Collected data

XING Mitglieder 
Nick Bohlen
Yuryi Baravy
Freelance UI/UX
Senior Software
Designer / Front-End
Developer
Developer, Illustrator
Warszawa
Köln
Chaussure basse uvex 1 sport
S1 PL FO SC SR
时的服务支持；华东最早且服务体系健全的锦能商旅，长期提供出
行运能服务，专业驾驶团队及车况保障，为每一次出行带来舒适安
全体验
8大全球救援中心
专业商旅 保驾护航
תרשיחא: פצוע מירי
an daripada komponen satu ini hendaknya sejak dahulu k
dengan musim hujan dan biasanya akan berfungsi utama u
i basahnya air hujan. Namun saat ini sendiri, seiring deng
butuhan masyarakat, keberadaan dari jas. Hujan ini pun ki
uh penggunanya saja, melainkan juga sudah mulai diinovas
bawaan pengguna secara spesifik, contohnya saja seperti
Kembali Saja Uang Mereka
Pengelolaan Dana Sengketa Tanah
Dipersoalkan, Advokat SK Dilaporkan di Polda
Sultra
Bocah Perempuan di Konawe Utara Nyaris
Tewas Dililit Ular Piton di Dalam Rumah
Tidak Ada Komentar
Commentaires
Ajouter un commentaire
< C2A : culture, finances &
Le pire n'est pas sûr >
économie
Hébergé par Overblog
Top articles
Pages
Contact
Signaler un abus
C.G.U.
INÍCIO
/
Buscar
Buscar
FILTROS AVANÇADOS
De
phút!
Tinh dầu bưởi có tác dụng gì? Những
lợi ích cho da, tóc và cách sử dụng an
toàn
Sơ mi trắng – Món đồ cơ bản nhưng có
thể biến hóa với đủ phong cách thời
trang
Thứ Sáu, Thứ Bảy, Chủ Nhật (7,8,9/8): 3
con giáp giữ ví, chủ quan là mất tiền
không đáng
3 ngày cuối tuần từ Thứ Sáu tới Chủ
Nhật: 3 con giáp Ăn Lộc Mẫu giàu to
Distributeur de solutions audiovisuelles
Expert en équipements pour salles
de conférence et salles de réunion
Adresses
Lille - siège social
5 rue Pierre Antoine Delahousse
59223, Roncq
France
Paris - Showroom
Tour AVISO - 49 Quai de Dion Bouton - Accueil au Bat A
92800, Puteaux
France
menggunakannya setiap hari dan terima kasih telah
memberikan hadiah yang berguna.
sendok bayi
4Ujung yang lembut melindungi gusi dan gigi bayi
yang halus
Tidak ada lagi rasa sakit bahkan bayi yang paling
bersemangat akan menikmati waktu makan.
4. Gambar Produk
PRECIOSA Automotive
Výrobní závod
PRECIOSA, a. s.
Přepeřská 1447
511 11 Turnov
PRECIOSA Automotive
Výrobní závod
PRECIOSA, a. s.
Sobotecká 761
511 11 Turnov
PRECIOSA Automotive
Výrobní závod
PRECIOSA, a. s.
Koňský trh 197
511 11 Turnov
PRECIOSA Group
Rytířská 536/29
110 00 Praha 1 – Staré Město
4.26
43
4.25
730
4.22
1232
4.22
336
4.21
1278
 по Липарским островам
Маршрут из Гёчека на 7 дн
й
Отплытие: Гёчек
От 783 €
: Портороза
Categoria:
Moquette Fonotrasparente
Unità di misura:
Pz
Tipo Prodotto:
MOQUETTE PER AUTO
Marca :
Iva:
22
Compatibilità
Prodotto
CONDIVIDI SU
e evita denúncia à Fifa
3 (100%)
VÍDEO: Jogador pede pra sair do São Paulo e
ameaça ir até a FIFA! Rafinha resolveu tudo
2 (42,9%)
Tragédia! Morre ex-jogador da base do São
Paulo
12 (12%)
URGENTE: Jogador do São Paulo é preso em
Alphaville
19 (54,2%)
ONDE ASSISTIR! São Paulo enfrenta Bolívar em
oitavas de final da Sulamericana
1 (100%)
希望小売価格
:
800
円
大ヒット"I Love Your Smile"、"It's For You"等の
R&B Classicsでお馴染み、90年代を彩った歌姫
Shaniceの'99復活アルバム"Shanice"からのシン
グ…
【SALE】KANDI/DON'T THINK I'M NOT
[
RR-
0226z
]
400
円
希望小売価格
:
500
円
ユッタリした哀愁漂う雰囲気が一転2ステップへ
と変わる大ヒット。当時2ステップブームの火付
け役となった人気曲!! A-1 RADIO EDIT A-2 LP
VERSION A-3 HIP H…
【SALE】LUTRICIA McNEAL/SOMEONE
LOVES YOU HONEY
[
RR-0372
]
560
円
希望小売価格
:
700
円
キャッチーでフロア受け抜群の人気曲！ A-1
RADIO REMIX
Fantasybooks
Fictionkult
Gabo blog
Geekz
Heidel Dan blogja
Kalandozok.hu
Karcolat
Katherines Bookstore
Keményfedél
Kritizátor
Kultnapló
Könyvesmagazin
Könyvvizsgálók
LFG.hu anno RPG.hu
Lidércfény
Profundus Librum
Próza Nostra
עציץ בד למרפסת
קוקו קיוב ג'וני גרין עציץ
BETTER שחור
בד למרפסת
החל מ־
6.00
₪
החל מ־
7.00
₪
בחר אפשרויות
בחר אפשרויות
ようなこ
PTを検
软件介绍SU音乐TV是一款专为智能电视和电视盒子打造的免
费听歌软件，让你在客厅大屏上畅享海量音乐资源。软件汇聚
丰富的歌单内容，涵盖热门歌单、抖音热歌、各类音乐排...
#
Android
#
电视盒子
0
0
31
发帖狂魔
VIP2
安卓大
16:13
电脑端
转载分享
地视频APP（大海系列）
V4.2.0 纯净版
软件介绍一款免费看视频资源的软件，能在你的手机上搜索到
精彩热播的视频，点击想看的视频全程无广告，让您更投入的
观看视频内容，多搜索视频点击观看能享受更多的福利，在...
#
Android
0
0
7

_EXERCISE GOAL_
Your answer must consist solely of the lines from the top of the entries above through the line containing "Sobotecká 761", copied exactly, both ends included.

_RESPONSE AREA_
XING Mitglieder 
Nick Bohlen
Yuryi Baravy
Freelance UI/UX
Senior Software
Designer / Front-End
Developer
Developer, Illustrator
Warszawa
Köln
Chaussure basse uvex 1 sport
S1 PL FO SC SR
时的服务支持；华东最早且服务体系健全的锦能商旅，长期提供出
行运能服务，专业驾驶团队及车况保障，为每一次出行带来舒适安
全体验
8大全球救援中心
专业商旅 保驾护航
תרשיחא: פצוע מירי
an daripada komponen satu ini hendaknya sejak dahulu k
dengan musim hujan dan biasanya akan berfungsi utama u
i basahnya air hujan. Namun saat ini sendiri, seiring deng
butuhan masyarakat, keberadaan dari jas. Hujan ini pun ki
uh penggunanya saja, melainkan juga sudah mulai diinovas
bawaan pengguna secara spesifik, contohnya saja seperti
Kembali Saja Uang Mereka
Pengelolaan Dana Sengketa Tanah
Dipersoalkan, Advokat SK Dilaporkan di Polda
Sultra
Bocah Perempuan di Konawe Utara Nyaris
Tewas Dililit Ular Piton di Dalam Rumah
Tidak Ada Komentar
Commentaires
Ajouter un commentaire
< C2A : culture, finances &
Le pire n'est pas sûr >
économie
Hébergé par Overblog
Top articles
Pages
Contact
Signaler un abus
C.G.U.
INÍCIO
/
Buscar
Buscar
FILTROS AVANÇADOS
De
phút!
Tinh dầu bưởi có tác dụng gì? Những
lợi ích cho da, tóc và cách sử dụng an
toàn
Sơ mi trắng – Món đồ cơ bản nhưng có
thể biến hóa với đủ phong cách thời
trang
Thứ Sáu, Thứ Bảy, Chủ Nhật (7,8,9/8): 3
con giáp giữ ví, chủ quan là mất tiền
không đáng
3 ngày cuối tuần từ Thứ Sáu tới Chủ
Nhật: 3 con giáp Ăn Lộc Mẫu giàu to
Distributeur de solutions audiovisuelles
Expert en équipements pour salles
de conférence et salles de réunion
Adresses
Lille - siège social
5 rue Pierre Antoine Delahousse
59223, Roncq
France
Paris - Showroom
Tour AVISO - 49 Quai de Dion Bouton - Accueil au Bat A
92800, Puteaux
France
menggunakannya setiap hari dan terima kasih telah
memberikan hadiah yang berguna.
sendok bayi
4Ujung yang lembut melindungi gusi dan gigi bayi
yang halus
Tidak ada lagi rasa sakit bahkan bayi yang paling
bersemangat akan menikmati waktu makan.
4. Gambar Produk
PRECIOSA Automotive
Výrobní závod
PRECIOSA, a. s.
Přepeřská 1447
511 11 Turnov
PRECIOSA Automotive
Výrobní závod
PRECIOSA, a. s.
Sobotecká 761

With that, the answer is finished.